Me veía festejada, mimada, admirada. En una palabra, durante quince días mi
vida sólo se vio sembrada de flores... Y confieso que aquella vida tenía sus
encantos para mí. La Sabiduría tiene mucha razón cuando dice: "El
hechizo de las bagatelas del mundo seduce hasta a las mentes sin malicia".
A los diez años, el corazón se deja fácilmente deslumbrar. Por eso considero
como una gracia muy grande el no haberme quedado en Alençon. Los amigos que
teníamos allí eran demasiado mundanos y compaginaban demasiado las alegrías
de la tierra con el servicio de Dios. No pensaban lo bastante en la muerte, y
sin embargo la muerte ha venido a visitar a un gran número de personas a las
que yo conocí, ¡¡¡jóvenes, ricas y felices!!! Me gusta volver con el
pensamiento a los lugares encantadores donde vivieron, preguntarme dónde
están, qué les queda hoy de los castillos y los parques donde las vi disfrutar
de las comodidades de la vida... Y veo que todo es vanidad y aflicción de
espíritu bajo el sol..., y que el único bien que vale la pena es amar a Dios
con todo el corazón y ser pobres de espíritu aquí en la tierra...
Tal
vez Jesús quiso mostrarme el mundo antes de hacerme la primera visita, para que
eligiera más libremente el camino que iba a prometerle seguir.
Primera
comunión
La
época de mi primera comunión ha quedado grabada en mi corazón como un
recuerdo sin nubes. Creo que no podía estar mejor preparada de lo que lo
estuve, y mis sufrimientos del alma desaparecieron durante casi un año. Jesús
quería darme a gustar la alegría más plena posible en este valle de
lágrimas...
[33rº]
¿Recuerdas, Madre querida, el precioso librito que me preparaste47
tres meses antes de mi primera comunión...? Aquel librito me ayudó a preparar
metódica y rápidamente mi corazón; pues si bien es cierto que ya lo venía
preparando desde hacía mucho tiempo, era necesario darle un nuevo impulso,
llenarlo de flores nuevas para que Jesús pudiese descansar a gusto en él...
Todos
los días hacía un gran número de prácticas, que eran otras tantas flores.

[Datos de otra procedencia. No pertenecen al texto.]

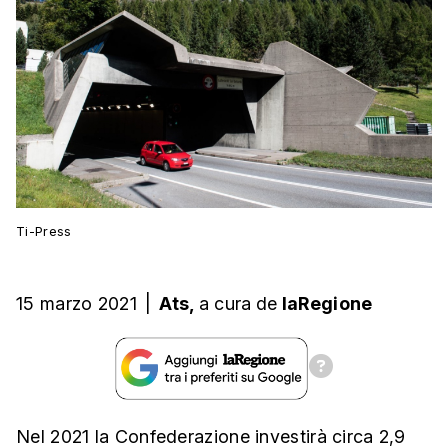
Ti-Press
15 marzo 2021
|
Ats,
a cura
de
laRegione
Nel 2021 la Confederazione investirà circa 2,9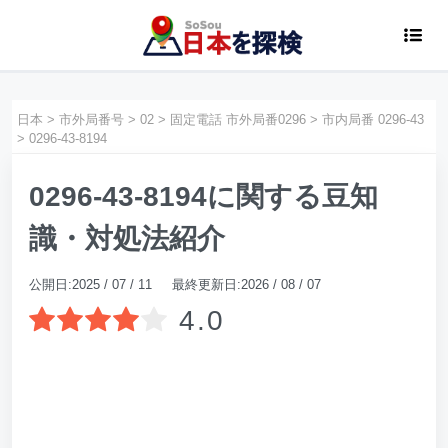
日本
>
市外局番号
>
02
>
固定電話 市外局番0296
>
市内局番 0296-43
>
0296-43-8194
0296-43-8194に関する豆知
識・対処法紹介
公開日:2025 / 07 / 11 最終更新日:2026 / 08 / 07
4.0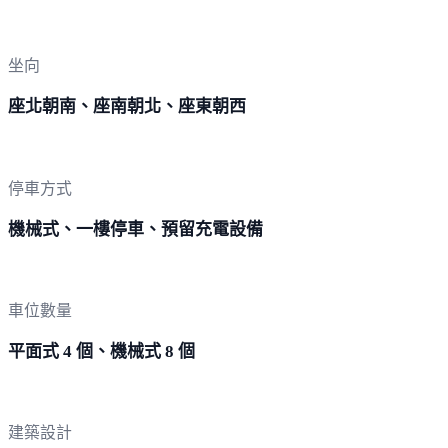
坐向
座北朝南、座南朝北、座東朝西
停車方式
機械式、一樓停車、預留充電設備
車位數量
平面式 4 個、機械式 8 個
建築設計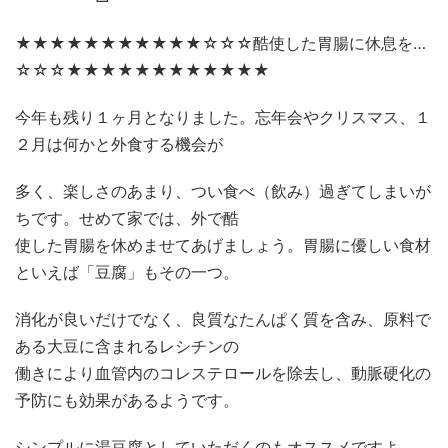
★★★★★★★★★★★☆☆☆酷使した胃腸に休息を…
☆☆☆★★★★★★★★★★★★
今年も残り１ヶ月となりました。忘年会やクリスマス、１
２月は何かと外食する機会が
多く、楽しさのあまり、つい食べ（飲み）過ぎてしまいが
ちです。せめて家では、外で酷
使した胃腸を休めませてあげましょう。胃腸に優しい食材
といえば「豆腐」もその一つ。
消化が良いだけでなく、良質なたんぱく質を含み、原料で
ある大豆に含まれるレシチンの
働きにより血管内のコレステロールを除去し、動脈硬化の
予防にも効果があるようです。
シンプルに湯豆腐としていただくのもオススメですよ。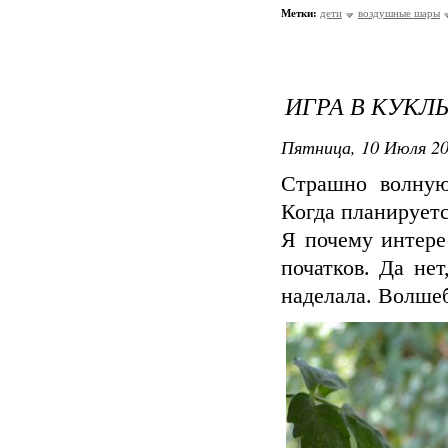
Метки:
дети
воздушные шары
ИГРА В КУКЛ
Пятница, 10 Июля 20
Страшно волную
Когда планирует
Я почему интере
початков. Да нет
наделала. Волше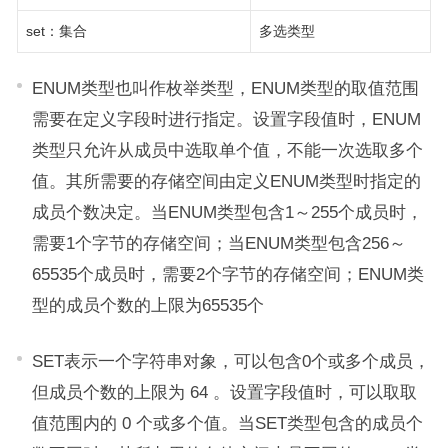
set：集合
多选类型
ENUM类型也叫作枚举类型，ENUM类型的取值范围
需要在定义字段时进行指定。设置字段值时，ENUM
类型只允许从成员中选取单个值，不能一次选取多个
值。其所需要的存储空间由定义ENUM类型时指定的
成员个数决定。当ENUM类型包含1～255个成员时，
需要1个字节的存储空间；当ENUM类型包含256～
65535个成员时，需要2个字节的存储空间；ENUM类
型的成员个数的上限为65535个
SET表示一个字符串对象，可以包含0个或多个成员，
但成员个数的上限为 64 。设置字段值时，可以取取
值范围内的 0 个或多个值。当SET类型包含的成员个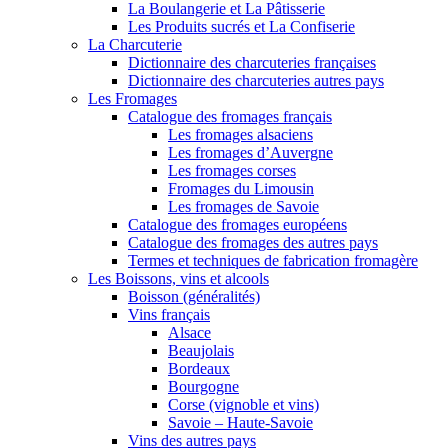
La Boulangerie et La Pâtisserie
Les Produits sucrés et La Confiserie
La Charcuterie
Dictionnaire des charcuteries françaises
Dictionnaire des charcuteries autres pays
Les Fromages
Catalogue des fromages français
Les fromages alsaciens
Les fromages d’Auvergne
Les fromages corses
Fromages du Limousin
Les fromages de Savoie
Catalogue des fromages européens
Catalogue des fromages des autres pays
Termes et techniques de fabrication fromagère
Les Boissons, vins et alcools
Boisson (généralités)
Vins français
Alsace
Beaujolais
Bordeaux
Bourgogne
Corse (vignoble et vins)
Savoie – Haute-Savoie
Vins des autres pays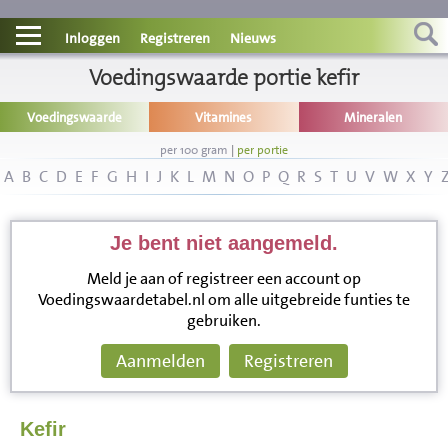
Contact
Inloggen
Registreren
Nieuws
Informatie
Voedingswaarde portie kefir
Voedingswaarde
Vitamines
Mineralen
Disclaimer
per 100 gram
|
per portie
A
B
C
D
E
F
G
H
I
J
K
L
M
N
O
P
Q
R
S
T
U
V
W
X
Y
Je bent niet aangemeld.
Meld je aan of registreer een account op
Voedingswaardetabel.nl om alle uitgebreide funties te
gebruiken.
Aanmelden
Registreren
Kefir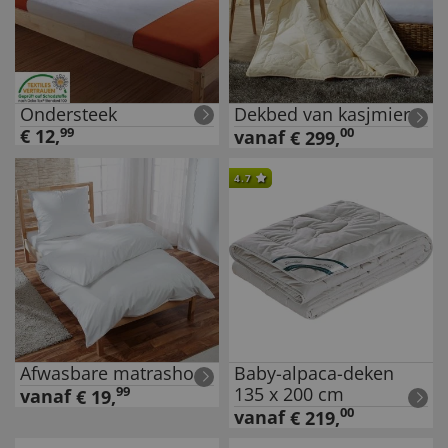
Ondersteek
Dekbed van kasjmier
€
12
,
99
00
vanaf
€
299
,
4.7
Afwasbare matrashoes
Baby-alpaca-deken
135 x 200 cm
99
vanaf
€
19
,
00
vanaf
€
219
,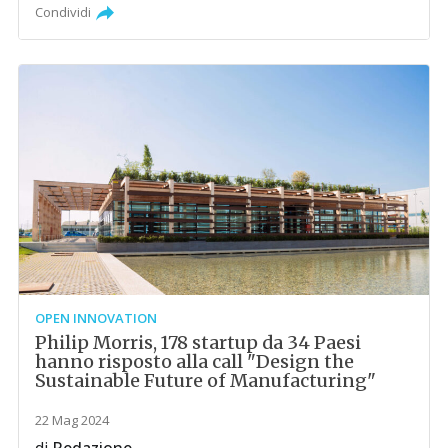
Condividi
OPEN INNOVATION
Philip Morris, 178 startup da 34 Paesi
hanno risposto alla call "Design the
Sustainable Future of Manufacturing"
22 Mag 2024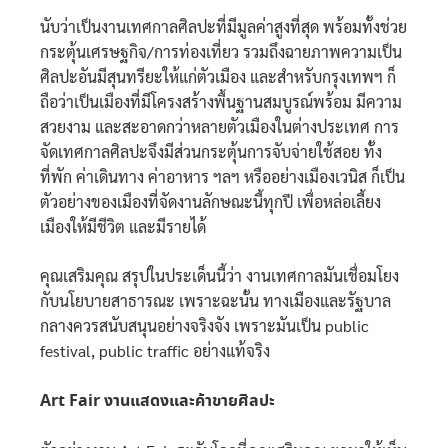
นับว่าเป็นงานเทศกาลศิลปะที่มีมูลค่าสูงที่สุด พร้อมทั้งช่วย
กระตุ้นเศรษฐกิจ/การท่องเที่ยว รวมถึงฉายภาพความเป็น
ศิลปะอันมีสุนทรียะให้แก่ตัวเมือง และสำหรับกรุงเทพฯ ก็
ถือว่าเป็นเมืองที่มีโครงสร้างพื้นฐานสมบูรณ์พร้อม มีความ
สวยงาม และสะอาดกว่าหลายตัวเมืองในต่างประเทศ การ
จัดเทศกาลศิลปะจึงมีส่วนกระตุ้นการจับจ่ายใช้สอย ทั้ง
ที่พัก ค่าเดินทาง ค่าอาหาร ฯลฯ หรืออย่างเมืองเวนิส ก็เป็น
ตัวอย่างของเมืองที่จัดงานลักษณะนี้ทุกปี เพื่อหล่อเลี้ยง
เมืองให้มีชีวิต และมีรายได้
คุณเสริมคุณ สรุปในประเด็นนี้ว่า งานเทศกาลมันเชื่อมโยง
กับนโยบายสาธารณะ เพราะฉะนั้น ทางเมืองและรัฐบาล
กลางควรสนับสนุนอย่างจริงจัง เพราะมันเป็น public
festival, public traffic อย่างแท้จริง
Art Fair งานแสดงและค้าขายศิลปะ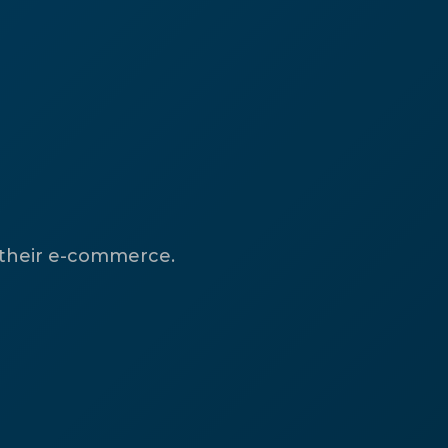
 their e-commerce.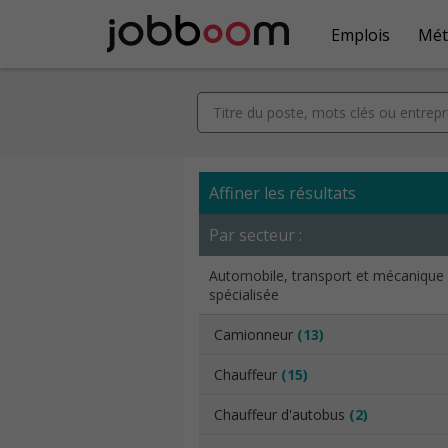
Emplois
Mét
Affiner les résultats
Par secteur :
Automobile, transport et mécanique
spécialisée
Camionneur
(13)
Chauffeur
(15)
Chauffeur d'autobus
(2)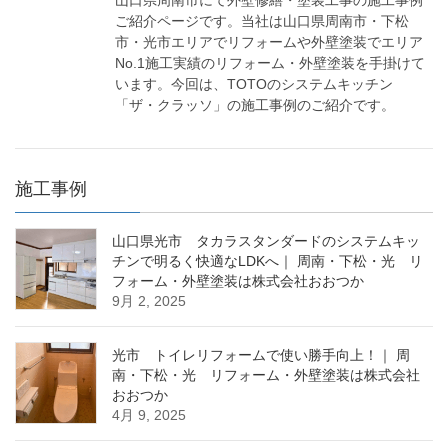
山口県周南市にて外壁修繕・塗装工事の施工事例
ご紹介ページです。当社は山口県周南市・下松
市・光市エリアでリフォームや外壁塗装でエリア
No.1施工実績のリフォーム・外壁塗装を手掛けて
います。今回は、TOTOのシステムキッチン
「ザ・クラッソ」の施工事例のご紹介です。
施工事例
山口県光市 タカラスタンダードのシステムキッ
チンで明るく快適なLDKへ｜ 周南・下松・光 リ
フォーム・外壁塗装は株式会社おおつか
9月 2, 2025
光市 トイレリフォームで使い勝手向上！｜ 周
南・下松・光 リフォーム・外壁塗装は株式会社
おおつか
4月 9, 2025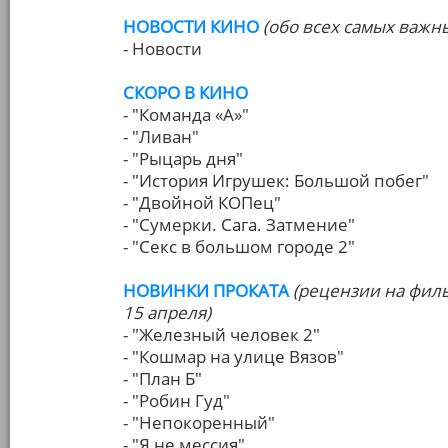
НОВОСТИ КИНО
(обо всех самых важн
- Новости
СКОРО В КИНО
- "Команда «А»"
- "Ливан"
- "Рыцарь дня"
- "История Игрушек: Большой побег"
- "Двойной КОПец"
- "Сумерки. Сага. Затмение"
- "Секс в большом городе 2"
НОВИНКИ ПРОКАТА
(рецензии на фил
15 апреля)
- "Железный человек 2"
- "Кошмар на улице Вязов"
- "План Б"
- "Робин Гуд"
- "Непокоренный"
- "Я не мессия"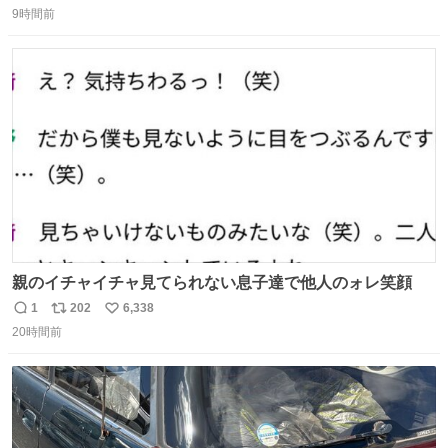
の自由研究
9時間前
信
ポ
い
数
ス
ね
ト
数
数
親のイチャイチャ見てられない息子達で他人のォレ笑顔
1
202
6,338
返
リ
い
20時間前
信
ポ
い
数
ス
ね
ト
数
数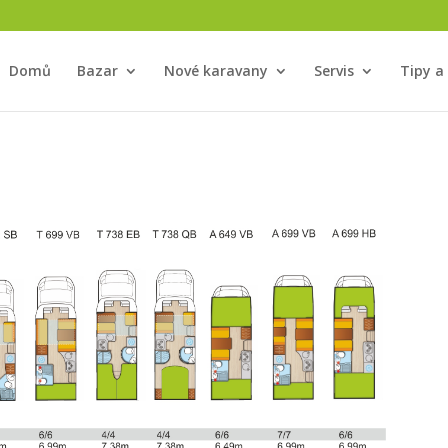
Domů
Bazar
Nové karavany
Servis
Tipy a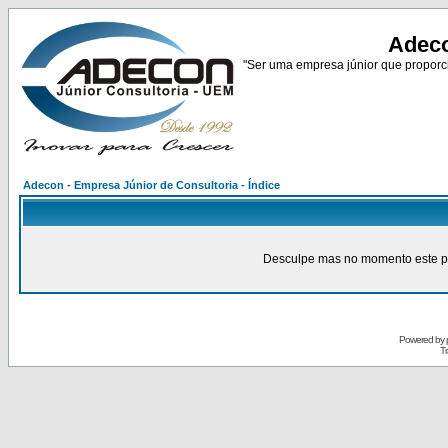
Adeco
"Ser uma empresa júnior que proporci
Adecon - Empresa Júnior de Consultoria - Índice
Desculpe mas no momento este pain
Powered by
Tr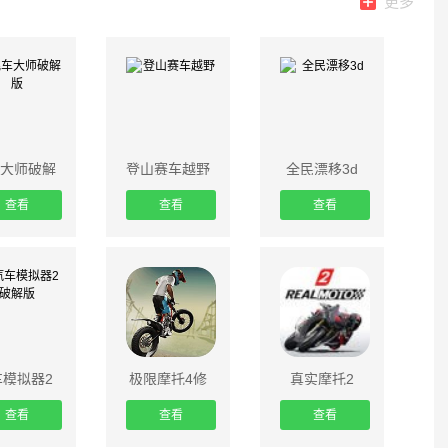
更多
大师破解
登山赛车越野
全民漂移3d
版
查看
查看
查看
车模拟器2
极限摩托4修
真实摩托2
破解版
改版
查看
查看
查看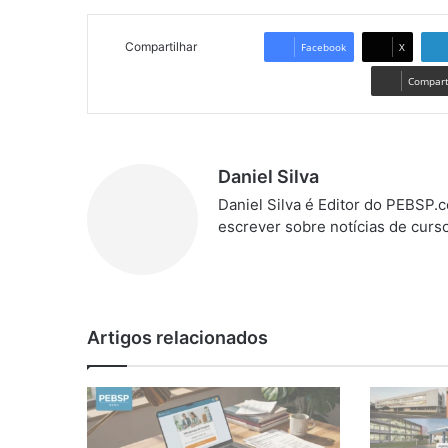
Compartilhar
Facebook
X
Comparti
Daniel Silva
Daniel Silva é Editor do PEBSP
escrever sobre notícias de curs
We
bsi
te
Artigos relacionados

Decía también un número todavía mayor de jaculatorias, que tú me habías
escrito para cada día en el librito, y esos actos de amor eran los capullos de
las flores...
Todas
las semanas tú me escribías una linda cartita, que me llenaba el alma de
pensamientos profundos y me ayudaba a practicar la virtud. Aquella carta era un
consuelo para tu pobre hijita, que hacía un sacrificio tan grande al aceptar
que no fueras tú quien la preparara cada tarde en tu regazo, como lo habías
hecho con Celina....
María
reemplazó a Paulina. Me sentaba en su regazo y allí escuchaba con avidez lo
que me decía. Creo que todo su corazón, tan grande y tan generoso, se volcaba
en el mío. Como los grandes guerreros enseñan a sus hijos el oficio de las
armas, así me hablaba ella de las luchas de la vida y de la palma que se
entregará a los vencedores... María me hablaba también de las riquezas
inmortales que podemos atesorar fácilmente cada día, y de la desgracia que
sería pasar junto a ellas sin querer tomarse la molestia de extender la mano
para cogerlas. Luego me enseñaba la forma de ser santa por la fidelidad en las
cosas más pequeñas. Me dio la hojita "El renunciamiento", que yo
meditaba con auténtico placer...
¡Y
qué elocuente que era mi querida madrina! Me hubiera gustado no ser yo la
única que escuchase sus profundas enseñanzas. Me llegaban tan a lo hondo, que,
en mi ingenuidad, pensaba que hasta los más grandes pecadores se habrían
conmovido como yo, y que, abandonando sus riquezas perecederas, sólo querrían
ganar ya [33vº] las del cielo...
Hasta
entonces, nadie me había enseñado todavía la forma de hacer oración, a pesar
de que tenía muchas ganas. Pero María pensaba que era ya bastante piadosa, y
no me dejaba hacer más que mis oraciones.
Un
día, una de las profesoras de la Abadía me preguntó qué hacía los días
libres cuando estaba sola. Yo le contesté que me metía en un espacio vacío
que había detrás de mi cama y que podía cerrar fácilmente con la cortina, y
que allí "pensaba". -¿Y en qué piensas?, me dijo. -Pienso, en Dios,
en la vida..., en la ETERNIDAD, bueno, pienso48...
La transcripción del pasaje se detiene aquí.